Top-Gated Organic Synaptic Transistor With PS/PVA Hybrid as Trapping Layer for Excitatory Behavior Modulation

Organic synaptic transistor (OST) has received considerable attention in the era of artificial intelligence. However, to simplify the process, most of the ion-conducting polyelectrolyte-based devices use the bottom-gate structure and adopt a single organic or organic/inorganic composite material as the charge trapping/blocking layer, which limits their biocompatibility and synaptic plasticity. Here, a novel OST based on the hybrid gate dielectric consisting of porous PS and proton-conducting PVA electrolyte is proposed and fabricated.
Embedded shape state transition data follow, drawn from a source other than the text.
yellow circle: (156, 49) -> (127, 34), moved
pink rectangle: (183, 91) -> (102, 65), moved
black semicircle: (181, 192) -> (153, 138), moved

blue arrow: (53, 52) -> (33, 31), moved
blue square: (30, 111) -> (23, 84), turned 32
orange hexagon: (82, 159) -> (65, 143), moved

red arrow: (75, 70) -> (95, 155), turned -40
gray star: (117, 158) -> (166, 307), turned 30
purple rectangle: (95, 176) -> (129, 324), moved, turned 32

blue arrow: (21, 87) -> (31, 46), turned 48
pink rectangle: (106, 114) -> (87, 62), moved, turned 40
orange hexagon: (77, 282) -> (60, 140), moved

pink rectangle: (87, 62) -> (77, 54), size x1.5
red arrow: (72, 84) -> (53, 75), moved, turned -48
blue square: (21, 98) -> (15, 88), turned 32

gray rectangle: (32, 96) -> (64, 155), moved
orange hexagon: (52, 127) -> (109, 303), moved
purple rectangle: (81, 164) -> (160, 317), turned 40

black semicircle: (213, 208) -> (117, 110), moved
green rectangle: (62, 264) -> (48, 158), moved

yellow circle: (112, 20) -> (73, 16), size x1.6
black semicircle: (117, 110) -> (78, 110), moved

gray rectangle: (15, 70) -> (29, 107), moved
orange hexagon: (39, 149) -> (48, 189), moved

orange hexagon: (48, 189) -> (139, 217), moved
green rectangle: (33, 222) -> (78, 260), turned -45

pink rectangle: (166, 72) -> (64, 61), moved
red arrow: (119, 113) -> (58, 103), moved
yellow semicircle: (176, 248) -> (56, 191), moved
The OST with the hybrid trapping layer exhibits a large hysteresis window up to 10.7 V for the gate voltage ranging from -15 V to 15 V, indicating appreciable memory performance. The clockwise hysteresis phenomenon in gate voltage dual-sweep operation reveals that the polarization/depolarization of mobile protons and the defect reaction of channel interface layer are the dominant effects. Moreover, the OST was adopted to mimic the typical synaptic functions successfully, including excitatory postsynaptic current, paired-pulse facilitation, and long-term potentiation, short-term memory to long-term memory. Therefore, the OST based on the hybrid layer could promote the development of emerging neuromorphic systems and compact artificial neural networks.